In Making Memory Matter: Strategies of Remembrance in Contemporary Art (2006), the art historian Lisa Saltzman described Wodiczko’s work as “an intervention into the culture of silence.” That is, Wodiczko—born in Warsaw to a Jewish mother in 1943, the year of the ghetto uprising there—seems to have one overriding intention: to jolt the observer into hearing voices that might not otherwise be heard. Somehow, though, Wodiczko’s visual spectacles—eyes afloat on the wings of drones, buildings blinking sadly, giant statues coming to life—often overwhelm their accompanying narratives. Indeed, the artist’s “historical” projections seem akin, as Saltzman noted, to Tony Oursler’s “hysterical” video effigies, in which voices rant from whatever puppet or surface they’re trapped in. Maybe that’s OK, though, because the point of Wodiczko’s work seems not so much storytelling itself, but provocative interruption. As the art historian Rosalyn Deutsche once noted, Wodiczko “fissures the space of the self.”

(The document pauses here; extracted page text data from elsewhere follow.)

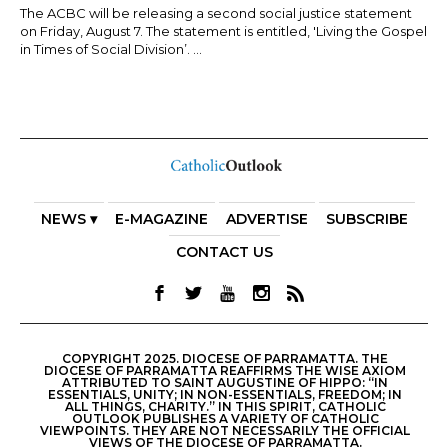
The ACBC will be releasing a second social justice statement
on Friday, August 7. The statement is entitled, 'Living the Gospel
in Times of Social Division’. ...
NEWS ▾
E-MAGAZINE
ADVERTISE
SUBSCRIBE
CONTACT US
COPYRIGHT 2025. DIOCESE OF PARRAMATTA. THE
DIOCESE OF PARRAMATTA REAFFIRMS THE WISE AXIOM
ATTRIBUTED TO SAINT AUGUSTINE OF HIPPO: “IN
ESSENTIALS, UNITY; IN NON-ESSENTIALS, FREEDOM; IN
ALL THINGS, CHARITY.” IN THIS SPIRIT, CATHOLIC
OUTLOOK PUBLISHES A VARIETY OF CATHOLIC
VIEWPOINTS. THEY ARE NOT NECESSARILY THE OFFICIAL
VIEWS OF THE DIOCESE OF PARRAMATTA.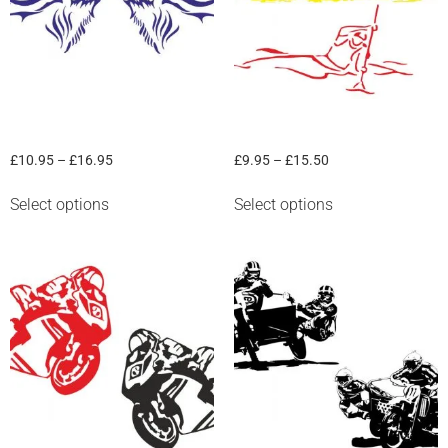
“Deer” Graphic
“Kayak” Graphic
£
10.95
–
£
16.95
£
9.95
–
£
15.50
Select options
Select options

This show opened concurrently with the unveiling of Wodiczko’s Monument, 2020, in New York’s Madison Square Park. There, the statue of the Civil War hero David Glasgow Farragut (dedicated in 1881) provided the body onto which Wodiczko projected the faces and hands of several refugees who detailed, in an accompanying soundtrack, the terrors they endured emigrating to the United States from Africa, Central America, South Asia, and the Middle East. One person described the police smashing his camera out of spite; another talked about being separated from her child for ten years. But even these dark reports could not really compete with the astonishing spectacle of seeing a monument talking, or with the sensation that one had attended a séance in the middle of the city.